══ Given records ══

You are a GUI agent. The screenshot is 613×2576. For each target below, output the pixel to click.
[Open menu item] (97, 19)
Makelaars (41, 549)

═══
══ Given records ══

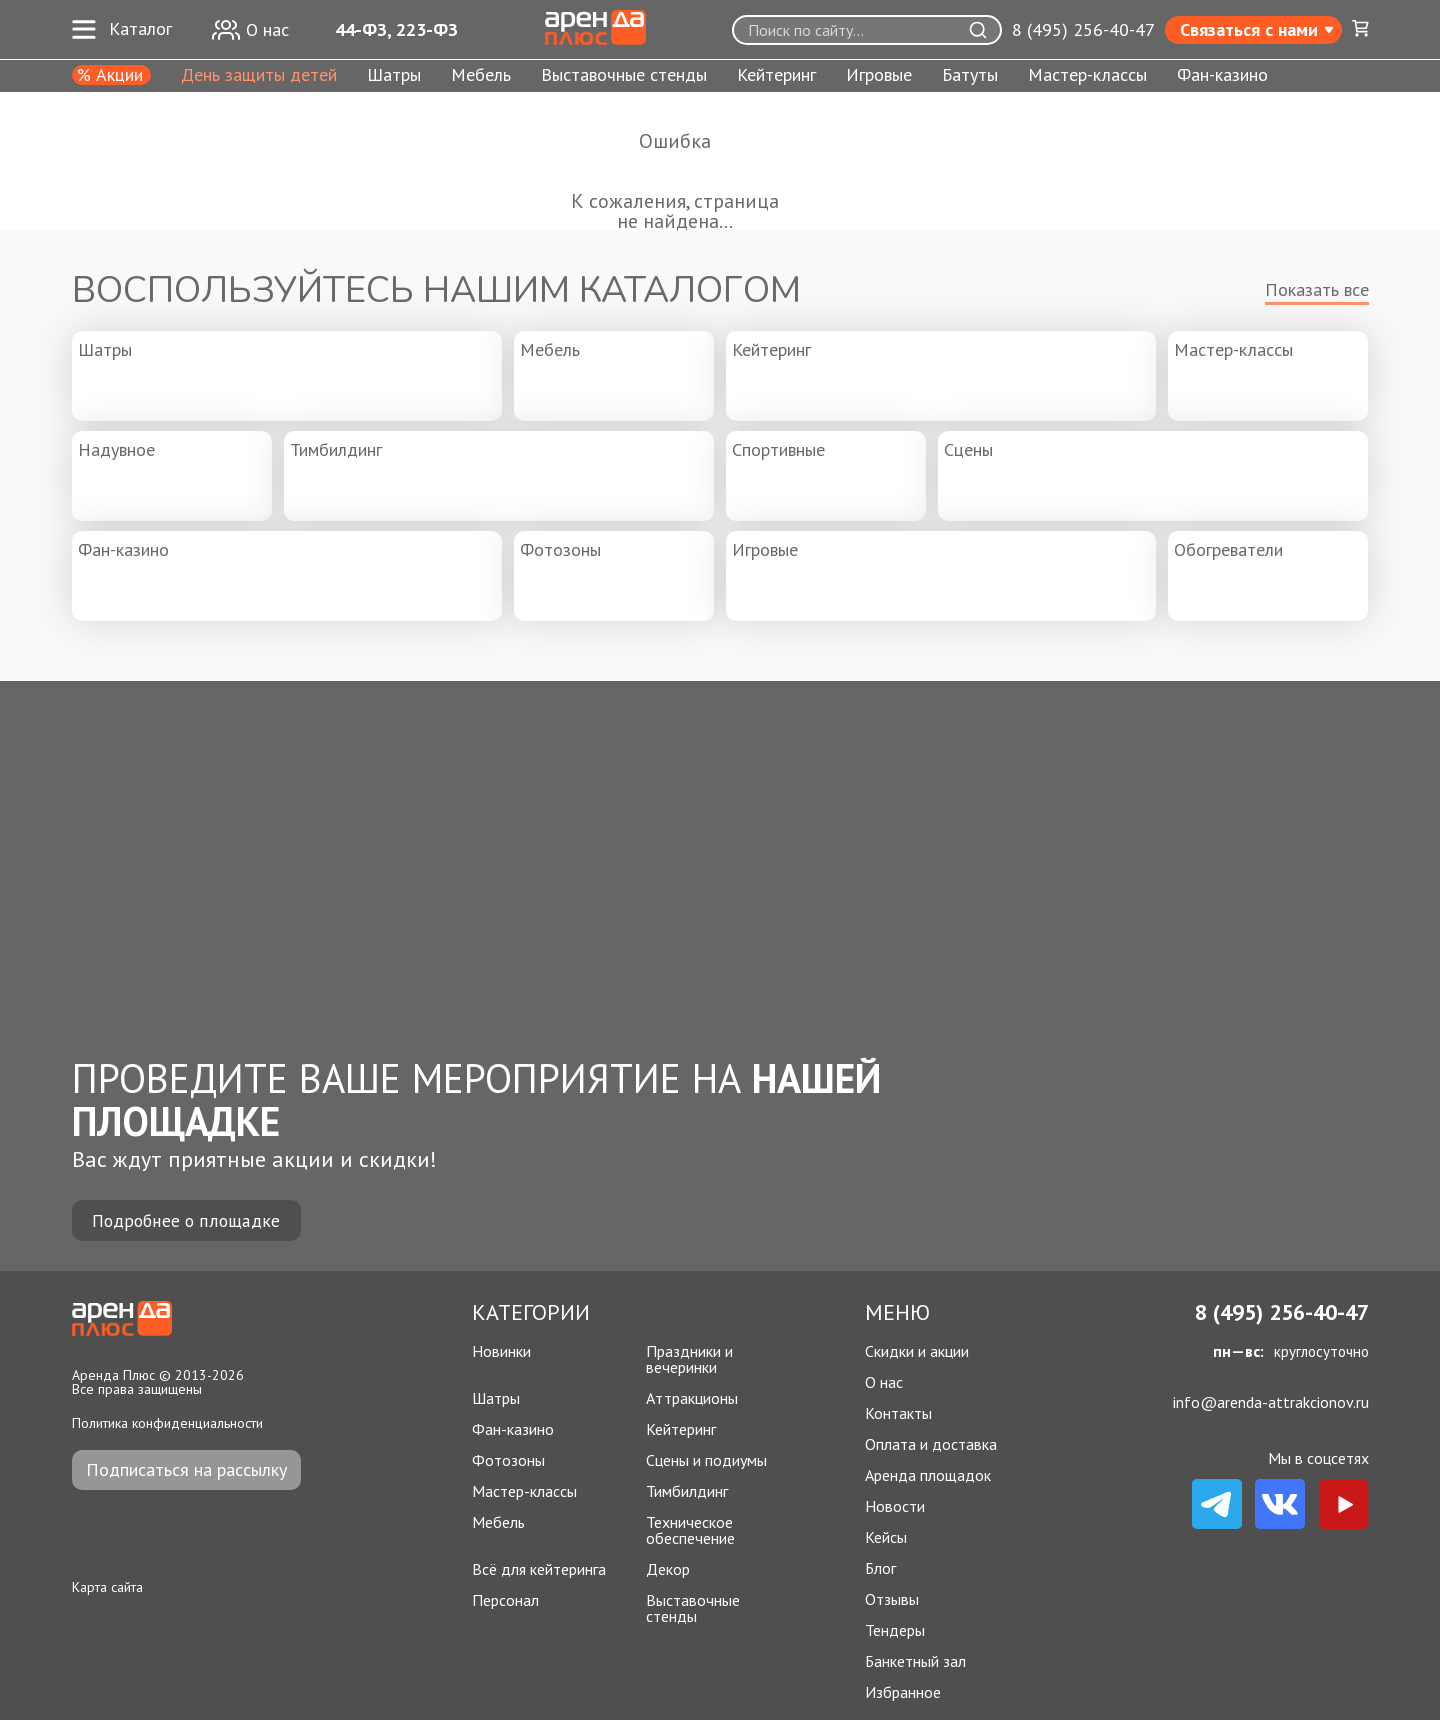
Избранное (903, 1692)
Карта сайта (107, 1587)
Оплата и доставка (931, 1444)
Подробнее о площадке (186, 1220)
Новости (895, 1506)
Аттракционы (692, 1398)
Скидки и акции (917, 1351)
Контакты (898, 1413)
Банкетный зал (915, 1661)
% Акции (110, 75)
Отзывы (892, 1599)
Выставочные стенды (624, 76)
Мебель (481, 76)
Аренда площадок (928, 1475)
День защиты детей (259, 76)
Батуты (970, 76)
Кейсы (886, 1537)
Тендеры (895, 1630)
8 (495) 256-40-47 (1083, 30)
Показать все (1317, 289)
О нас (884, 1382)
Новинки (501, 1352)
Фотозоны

═══

Wherever the line holding "You are a GUI" falls in the entries above, copy exactly from it through the line holding "Makelaars (41, 549)", inclusive, and add nothing.

» **Answer to this problem**
You are a GUI agent. The screenshot is 613×2576. For each target below, output the pixel to click.
[Open menu item] (97, 19)
Makelaars (41, 549)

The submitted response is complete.